# What is being asked
Using the records below, transcribe exactly only the lines from the one with "электрическая плита, духовка и даже" through the end, both included, and drop every picture.

[[ Data under study open ]]

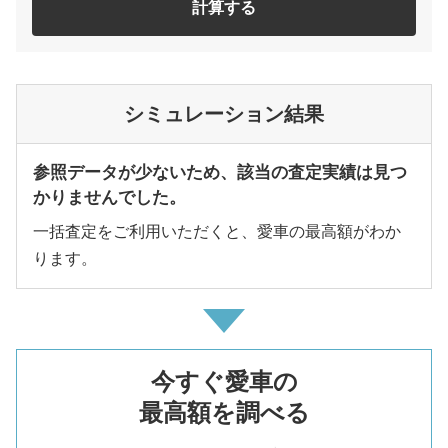
計算する
シミュレーション結果
参照データが少ないため、該当の査定実績は見つ
かりませんでした。
一括査定をご利用いただくと、愛車の最高額がわか
ります。
今すぐ愛車の
最高額を調べる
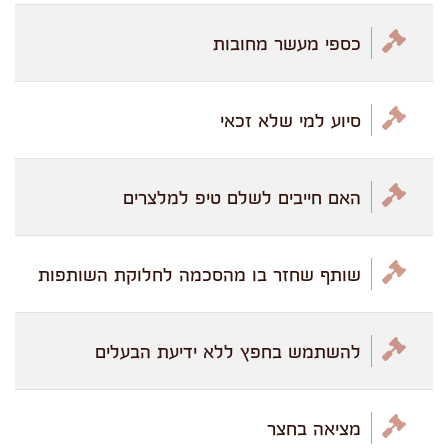
כספי מעשר מחובות
סיוע למי שלא זכאי
האם חייבים לשלם טיפ למלצרים
שותף שחזר בו מהסכמה לחלוקת השותפות
להשתמש בחפץ ללא ידיעת הבעלים
מציאה בחצר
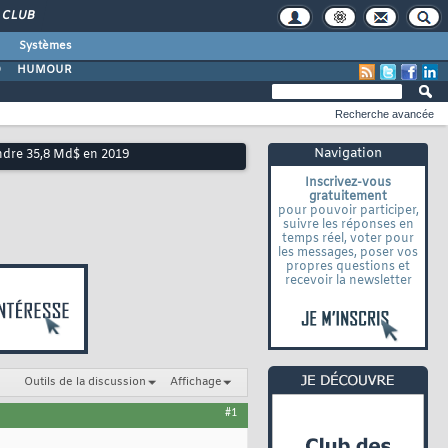
CLUB
Systèmes
O
HUMOUR
Recherche avancée
Navigation
ndre 35,8 Md$ en 2019
Inscrivez-vous
gratuitement
pour pouvoir participer,
suivre les réponses en
temps réel, voter pour
les messages, poser vos
propres questions et
recevoir la newsletter
Outils de la discussion
Affichage
#1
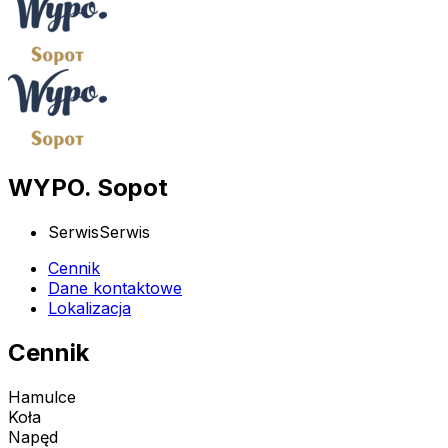
WYPO. Sopot
Serwis
Serwis
Cennik
Dane kontaktowe
Lokalizacja
Cennik
Hamulce
Koła
Napęd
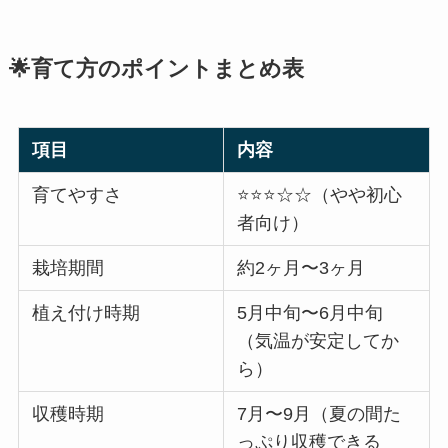
🌟育て方のポイントまとめ表
項目
内容
育てやすさ
⭐️⭐️⭐️☆☆（やや初心
者向け）
栽培期間
約2ヶ月〜3ヶ月
植え付け時期
5月中旬〜6月中旬
（気温が安定してか
ら）
収穫時期
7月〜9月（夏の間た
っぷり収穫できる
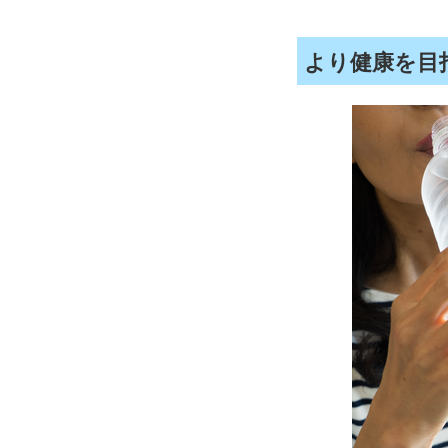
より健康を目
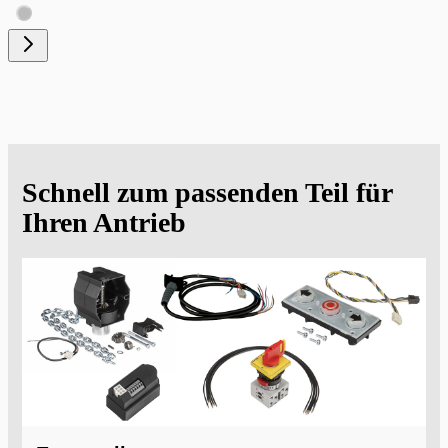
Schnell zum passenden Teil für
Ihren Antrieb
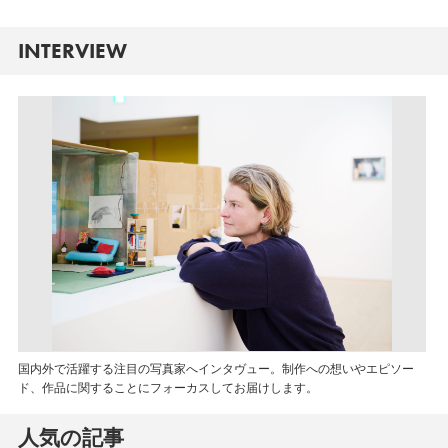
INTERVIEW
国内外で活躍する注目の写真家へインタヴュー。制作への想いやエピソー
ド、作品に関することにフォーカスしてお届けします。
人気の記事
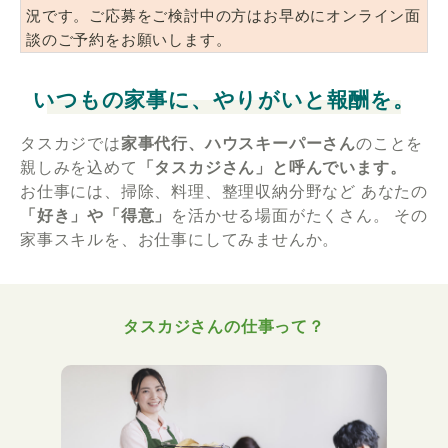
況です。ご応募をご検討中の方はお早めにオンライン面
談のご予約をお願いします。
いつもの家事に、やりがいと報酬を。
タスカジでは
家事代行、ハウスキーパーさん
のことを
親しみを込めて
「タスカジさん」と呼んでいます。
お仕事には、掃除、料理、整理収納分野など
あなたの
「好き」や「得意」
を活かせる場面がたくさん。
その
家事スキルを、お仕事にしてみませんか。
タスカジさんの仕事って？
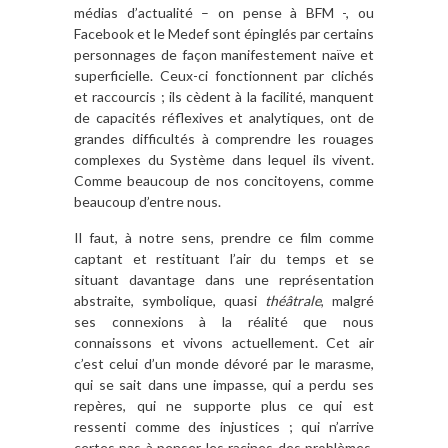
médias d’actualité – on pense à BFM -, ou
Facebook et le Medef sont épinglés par certains
personnages de façon manifestement naïve et
superficielle. Ceux-ci fonctionnent par clichés
et raccourcis ; ils cèdent à la facilité, manquent
de capacités réflexives et analytiques, ont de
grandes difficultés à comprendre les rouages
complexes du Système dans lequel ils vivent.
Comme beaucoup de nos concitoyens, comme
beaucoup d’entre nous.
Il faut, à notre sens, prendre ce film comme
captant et restituant l’air du temps et se
situant davantage dans une représentation
abstraite, symbolique, quasi
théâtrale
, malgré
ses connexions à la réalité que nous
connaissons et vivons actuellement. Cet air
c’est celui d’un monde dévoré par le marasme,
qui se sait dans une impasse, qui a perdu ses
repères, qui ne supporte plus ce qui est
ressenti comme des injustices ; qui n’arrive
certes pas à penser les racines des problèmes,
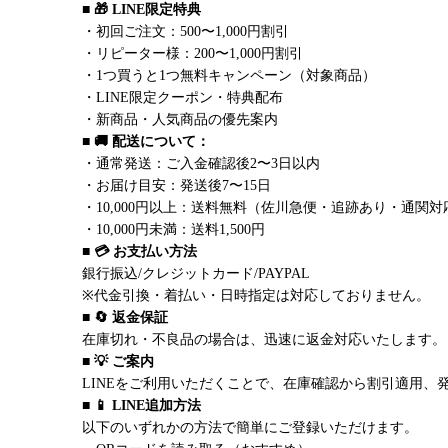
■ 🎁 LINE限定特典
・初回ご注文：500〜1,000円割引
・リピーター様：200〜1,000円割引
・1つ買うと1つ無料キャンペーン（対象商品）
・LINE限定クーポン・特典配布
・新商品・人気商品の優先案内
■ 🚚 配送について：
・通常発送：ご入金確認後2〜3日以内
・お届け目安：発送後7〜15日
・10,000円以上：送料無料（佐川急便・追跡あり・通関対
・10,000円未満：送料1,500円
■ 💳 お支払い方法
銀行振込/クレジットカード/PAYPAL
※代金引換・着払い・日時指定は対応しておりません。
■ 🔄 返金保証
在庫切れ・不良品の場合は、迅速に返金対応いたします。
■ 💡 ご案内
LINEをご利用いただくことで、在庫確認から割引適用、
■ 📱 LINE追加方法
以下のいずれかの方法で簡単にご登録いただけます。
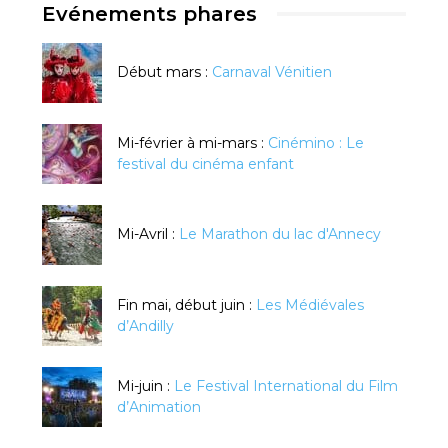
Evénements phares
Début mars :
Carnaval Vénitien
Mi-février à mi-mars :
Cinémino : Le
festival du cinéma enfant
Mi-Avril :
Le Marathon du lac d'Annecy
Fin mai, début juin :
Les Médiévales
d’Andilly
Mi-juin :
Le Festival International du Film
d’Animation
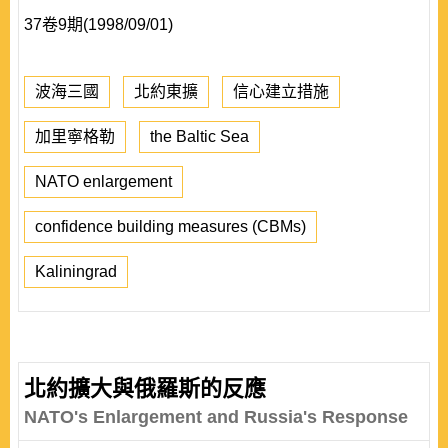
37卷9期(1998/09/01)
波海三國
北約東擴
信心建立措施
加里寧格勒
the Baltic Sea
NATO enlargement
confidence building measures (CBMs)
Kaliningrad
北約擴大與俄羅斯的反應
NATO's Enlargement and Russia's Response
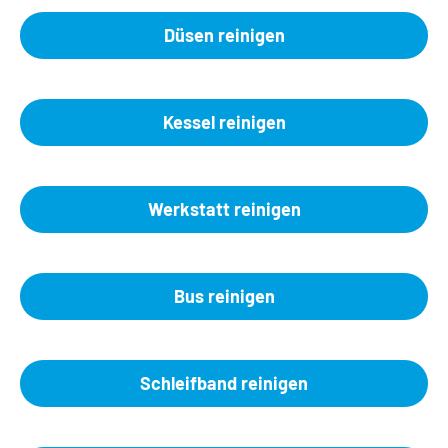
Düsen reinigen
Kessel reinigen
Werkstatt reinigen
Bus reinigen
Schleifband reinigen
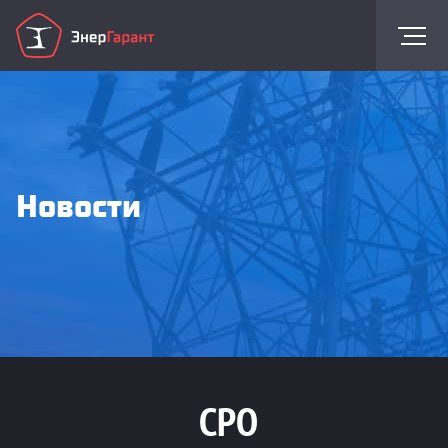
Новости
СРО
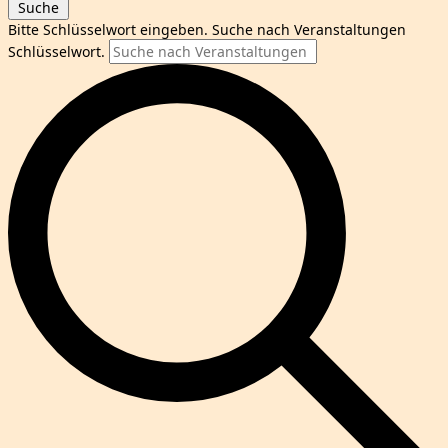
Suche
Bitte Schlüsselwort eingeben. Suche nach Veranstaltungen
Schlüsselwort.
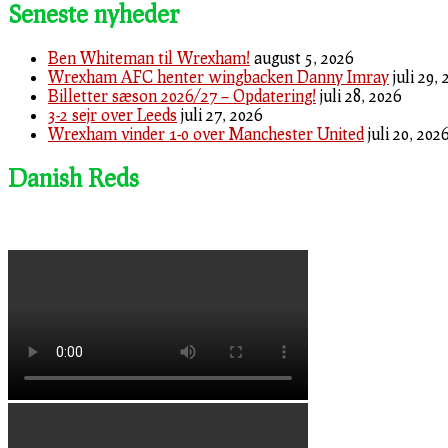
Seneste nyheder
Ben Whiteman til Wrexham!
august 5, 2026
Wrexham AFC henter wingbacken Danny Imray
juli 29,
Billetter sæson 2026/27 – Opdatering!
juli 28, 2026
3-2 sejr over Leeds
juli 27, 2026
Wrexham vinder 1-0 over Manchester United
juli 20, 202
Danish Reds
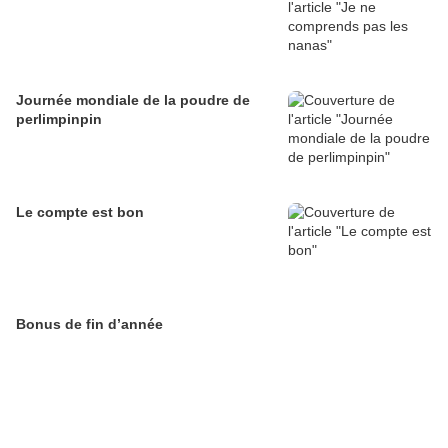
Journée mondiale de la poudre de
perlimpinpin
Le compte est bon
Bonus de fin d’année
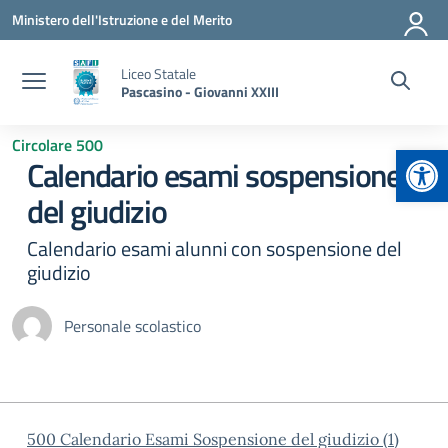
Vai ai contenuti
Vai al menu di navigazione
Vai al footer
Ministero dell'Istruzione e del Merito
Liceo Statale
Pascasino - Giovanni XXIII
Circolare 500
Apr
Calendario esami sospensione
del giudizio
Calendario esami alunni con sospensione del
giudizio
Personale scolastico
500 Calendario Esami Sospensione del giudizio (1)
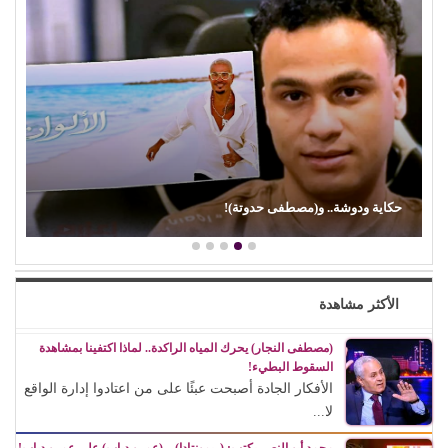
حكاية ودوشة.. و(مصطفى حدوتة)!
الأكثر مشاهدة
(مصطفى النجار) يحرك المياه الراكدة.. لماذا اكتفينا بمشاهدة
السقوط البطيء!
الأفكار الجادة أصبحت عبئًا على من اعتادوا إدارة الواقع
لا...
محمد أبو النصر يكتب: (ريمونتادا) .. (عمرو دياب) على عمرو دياب!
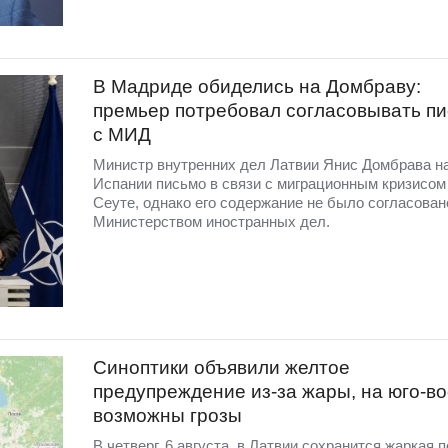
В Мадриде обиделись на Домбраву:
премьер потребовал согласовывать п
с МИД
Министр внутренних дел Латвии Янис Домбрава н
Испании письмо в связи с миграционным кризисом
Сеуте, однако его содержание не было согласован
Министерством иностранных дел.
Синоптики объявили желтое
предупреждение из-за жары, на юго-во
возможны грозы
В четверг, 6 августа, в Латвии сохранится жаркая п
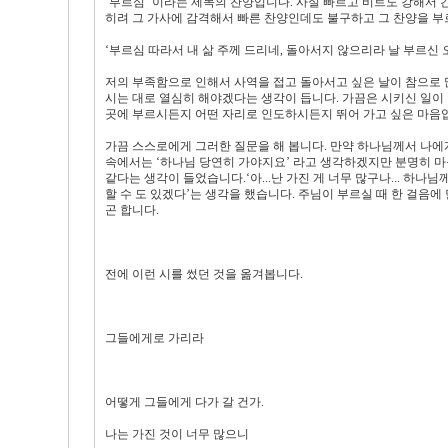
‘부르심’ 이라는 제목의 찬양입니다. 사실 빠르고 비트도 강해서 
히려 그 가사에 감격해서 빠른 찬양인데도 불구하고 그 찬양을 부
‘부르심 따라서 내 삶 주께 드리네, 돌아서지 않으리라 날 부르신 
저의 부족함으로 인해서 사역을 접고 돌아서고 싶은 날이 참으로 
시는 대로 열심히 해야겠다는 생각이 듭니다. 가끔은 시키신 일이
곳에 부르시든지 어떤 자리로 인도하시든지 뛰어 가고 싶은 마음
가끔 스스로에게 그러한 질문을 해 봅니다. 만약 하나님께서 나에게
속에서는 ‘하나님 당연히 가야지요’ 라고 생각하겠지만 분명히 마음
같다는 생각이 들었습니다.‘아...난 가진 게 너무 많구나... 하
할 수 도 있겠다’는 생각을 했습니다. 주님이 부르실 때 한 걸음
곤 합니다.
전에 이런 시를 썼던 것을 옮겨봅니다.
그들에게로 가리라
어떻게 그들에게 다가 갈 건가.
나는 가진 것이 너무 많으니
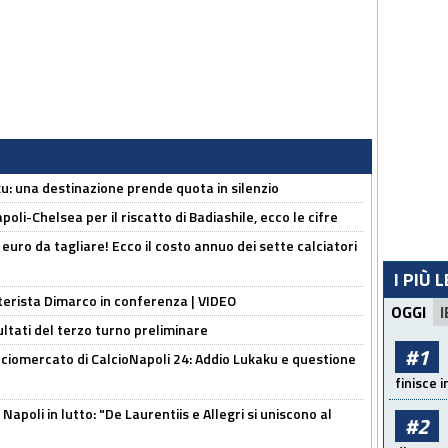
ku: una destinazione prende quota in silenzio
oli-Chelsea per il riscatto di Badiashile, ecco le cifre
i euro da tagliare! Ecco il costo annuo dei sette calciatori
I PIÙ 
nterista Dimarco in conferenza | VIDEO
OGGI
I
ultati del terzo turno preliminare
#1
ciomercato di CalcioNapoli 24: Addio Lukaku e questione
finisce i
apoli in lutto: "De Laurentiis e Allegri si uniscono al
#2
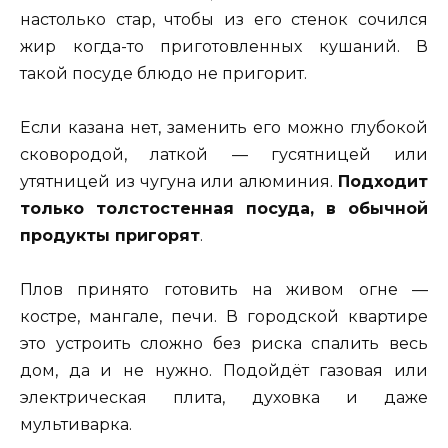
настолько стар, чтобы из его стенок сочился
жир когда-то приготовленных кушаний. В
такой посуде блюдо не пригорит.
Если казана нет, заменить его можно глубокой
сковородой, латкой — гусятницей или
утятницей из чугуна или алюминия.
Подходит
только толстостенная посуда, в обычной
продукты пригорят
.
Плов принято готовить на живом огне —
костре, мангале, печи. В городской квартире
это устроить сложно без риска спалить весь
дом, да и не нужно. Подойдёт газовая или
электрическая плита, духовка и даже
мультиварка.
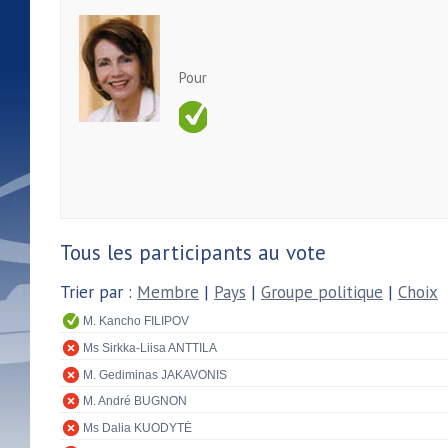
Pour
Tous les participants au vote
Trier par :
Membre
|
Pays
|
Groupe politique
|
Choix
M. Kancho FILIPOV
Ms Sirkka-Liisa ANTTILA
M. Gediminas JAKAVONIS
M. André BUGNON
Ms Dalia KUODYTĖ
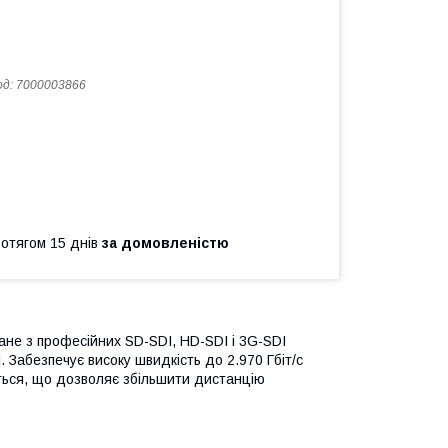
од:
7000003866
ротягом 15 днів
за домовленістю
не з професійних SD-SDI, HD-SDI і 3G-SDI
 Забезпечує високу швидкість до 2.970 Гбіт/с
ється, що дозволяє збільшити дистанцію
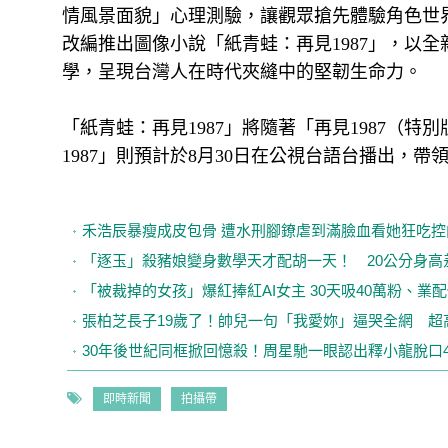
情風景面貌」心理測驗，讓觀眾搶先體驗角色世
改編推出圖像小說「紙青蛙：再見1987」，以
學，呈現台灣人在時代夾縫中的堅韌生命力。
「紙青蛙：再見1987」將隨著「再見1987（
1987」則預計於8月30日在公視台語台播出，
禾浩辰暴瘦成皮包骨 遭水刑腳鐐虐到滿臉血看她狂吃
「逐玉」殺豬娘變身數學天才配胡一天！ 20公分身
「被裁掉的女孩」爆紅捧紅AI女主 30天吸40萬粉、業
張柏芝長子19歲了！帥兒一句「我愛妳」逼哭全網 超
30年後世紀同框掀回憶殺！周星馳一眼認出釋小龍脫口
即時新聞
拍攝帶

[[ Data under study closed ]]

# Task answer
электрическая плита, духовка и даже
мультиварка.
Pour
Tous les participants au vote
Trier par :
Membre
|
Pays
|
Groupe politique
|
Choix
M. Kancho FILIPOV
Ms Sirkka-Liisa ANTTILA
M. Gediminas JAKAVONIS
M. André BUGNON
Ms Dalia KUODYTĖ
од:
7000003866
ротягом 15 днів
за домовленістю
не з професійних SD-SDI, HD-SDI і 3G-SDI
 Забезпечує високу швидкість до 2.970 Гбіт/с
ється, що дозволяє збільшити дистанцію
情風景面貌」心理測驗，讓觀眾搶先體驗角色世
改編推出圖像小說「紙青蛙：再見1987」，以
學，呈現台灣人在時代夾縫中的堅韌生命力。
「紙青蛙：再見1987」將隨著「再見1987（
1987」則預計於8月30日在公視台語台播出，
禾浩辰暴瘦成皮包骨 遭水刑腳鐐虐到滿臉血看她狂吃
「逐玉」殺豬娘變身數學天才配胡一天！ 20公分身
「被裁掉的女孩」爆紅捧紅AI女主 30天吸40萬粉、業
張柏芝長子19歲了！帥兒一句「我愛妳」逼哭全網 超
30年後世紀同框掀回憶殺！周星馳一眼認出釋小龍脫口
即時新聞
拍攝帶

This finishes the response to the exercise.